LLVM Bugzilla is read-only and represents the historical archive of all LLVM issues filled before November 26, 2021. Use github to submit LLVM bugs

Bug 17122 - clang-format breaks code by splitting a string in a macro call.
Summary: clang-format breaks code by splitting a string in a macro call.
Status: RESOLVED FIXED
Alias: None
Product: clang
Classification: Unclassified
Component: Formatter (show other bugs)
Version: trunk
Hardware: PC Windows NT
: P normal
Assignee: Alexander Kornienko
URL:
Keywords:
Depends on:
Blocks:
 
Reported: 2013-09-06 10:55 PDT by Scott Determan
Modified: 2013-09-17 04:03 PDT (History)
6 users (show)

See Also:
Fixed By Commit(s):


Attachments

Note You need to log in before you can comment on or make changes to this bug.
Description Scott Determan 2013-09-06 10:55:42 PDT
Assume you have a macro defined as follows:
_T(x) L ## x

Where L"A string" makes wchar_t literal

Now when you have code like this:
_T("Some really long string that needs to be split into multiple lines")

clang-format will output:

_T("Some really long string that needs"
   " to be split into multiple lines")

On visual studio 2010, this appears to be expanded as:
L"Some really long string that needs" " to be split into multiple lines"

and I get an error:
error C2308: concatenating mismatched strings
Comment 1 Richard Smith 2013-09-06 13:45:02 PDT
This is an MSVC bug.
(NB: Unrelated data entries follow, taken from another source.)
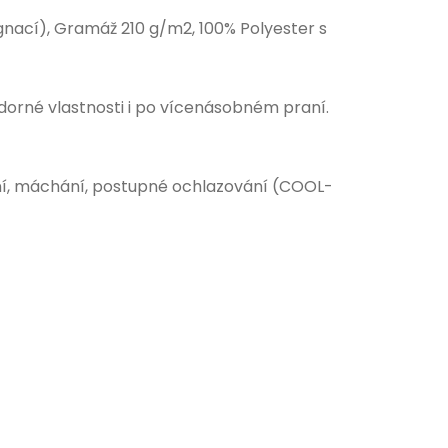
nací), Gramáž 210 g/m2, 100% Polyester s
dorné vlastnosti i po vícenásobném praní.
í, máchání, postupné ochlazování (COOL-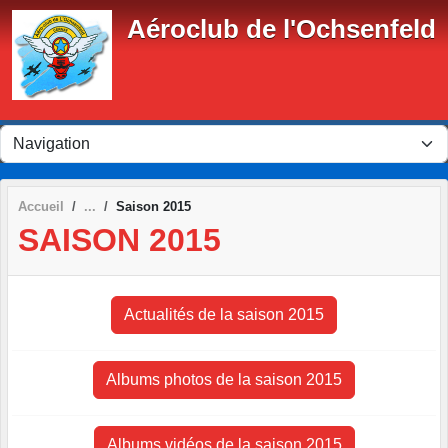
Panneau de gestion des cookies
Aéroclub de l'Ochsenfeld
Accueil
Saison 2015
SAISON 2015
Actualités de la saison 2015
Albums photos de la saison 2015
Albums vidéos de la saison 2015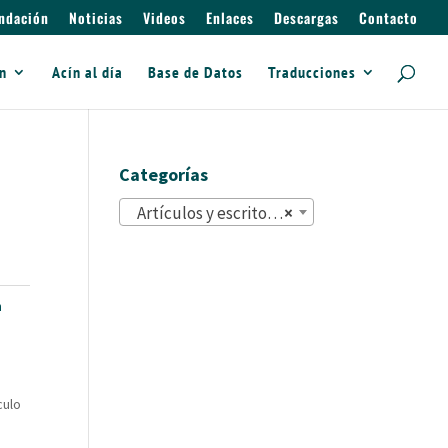
ndación
Noticias
Videos
Enlaces
Descargas
Contacto
ín
Acín al día
Base de Datos
Traducciones
Categorías
Artículos y escritos (822)
×
n
culo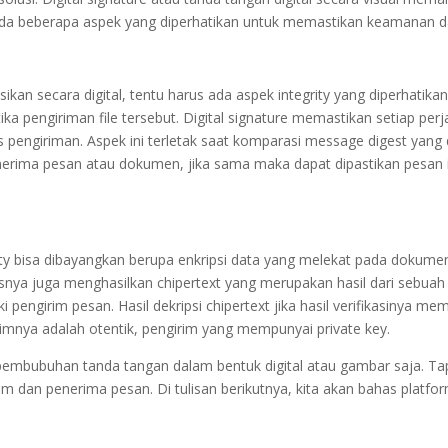
l, ada beberapa aspek yang diperhatikan untuk memastikan keamanan
an secara digital, tentu harus ada aspek integrity yang diperhatikan
 pengiriman file tersebut. Digital signature memastikan setiap perjan
s pengiriman. Aspek ini terletak saat komparasi message digest yang
nerima pesan atau dokumen, jika sama maka dapat dipastikan pesan itu
y bisa dibayangkan berupa enkripsi data yang melekat pada dokumen di
a juga menghasilkan chipertext yang merupakan hasil dari sebuah enk
i pengirim pesan. Hasil dekripsi chipertext jika hasil verifikasinya
imnya adalah otentik, pengirim yang mempunyai private key.
 pembubuhan tanda tangan dalam bentuk digital atau gambar saja. Tap
dan penerima pesan. Di tulisan berikutnya, kita akan bahas platform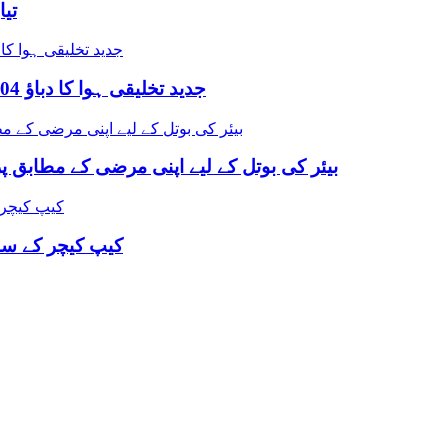
تیا
Bespoke جدید تخلیقی ہوا کا دباؤ 304 سٹینلیس سٹیل کی بوتل کھولنے والا
بیئر کی بوتل کے لیے اپنی مرضی کے مطابق پ
کیپ کیچر کے ساتھ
Per [lex.string]p13, "If one string literal has no encoding-prefix, it is treated as a string literal of the same encoding-prefix as the other operand."

It's not clear to me how practical it would be for us to work around this bug. =(
Comment 2 Chandler Carruth 2013-09-08 23:51:38 PDT
This is a really common Windows idiom, so I think we should try to support it. It doesn't seem too hard.

Wrap:
  _T("really long string")

To:
  _T("really")
  _T("long")
  _T("string")


And we should recognize it by finding a string literal inside of a '_T(...)' like thing.
Comment 3 Daniel Jasper 2013-09-09 00:22:56 PDT
What exactly is a "_T(...)" like thing? If we are looking for exactly for the identifier _T, this could work. Otherwise, I think we would have to be absolutely sure that it is a macro defined as "L##x", because basically everything else will break with this change.

Seems like a big risk to work around a compiler bug. Alternatively, we could detect this pattern and not insert a break.
Comment 4 Chandler Carruth 2013-09-09 00:47:55 PDT
(In reply to comment #3)
> What exactly is a "_T(...)" like thing? If we are looking for exactly for
> the identifier _T, this could work. Otherwise, I think we would have to be
> absolutely sure that it is a macro defined as "L##x", because basically
> everything else will break with this change.

Yea, I was thinking to look for exactly '_T' preceding a parenthesis.

> Seems like a big risk to work around a compiler bug. Alternatively, we could
> detect this pattern and not insert a break.

My impression is that this is not dissimilar to the _(...) trick used in gettext in that it shows up in lots of places. That's why I thought it might be reasonable and worthwhile to do.... Fixing the compiler bug is both unlikely and slow.
Comment 5 Daniel Jasper 2013-09-09 01:58:28 PDT
As I said, as long as we are looking for exactly "_T", I don't see problems. If not, I would prefer not introducing a line break (which would also "solve" this bug).
Comment 6 Alexander Kornienko 2013-09-12 08:26:27 PDT
(In reply to comment #1)
> This is an MSVC bug. Per [lex.string]p13, "If one string literal has no
> encoding-prefix, it is treated as a string literal of the same
> encoding-prefix as the other operand."
> 
> It's not clear to me how practical it would be for us to work around this
> bug. =(

This behavior conforms with the C++03 standard ([lex.string]p3):
"In translation phase 6 (2.1), adjacent narrow string literals are concatenated and adjacent wide string literals are concatenated. If a narrow string literal token is adjacent to a wide string literal token, the behavior is undefined."
Comment 7 Daniel Jasper 2013-09-17 04:03:30 PDT
AFAICT this is fixed by Alex's r190804.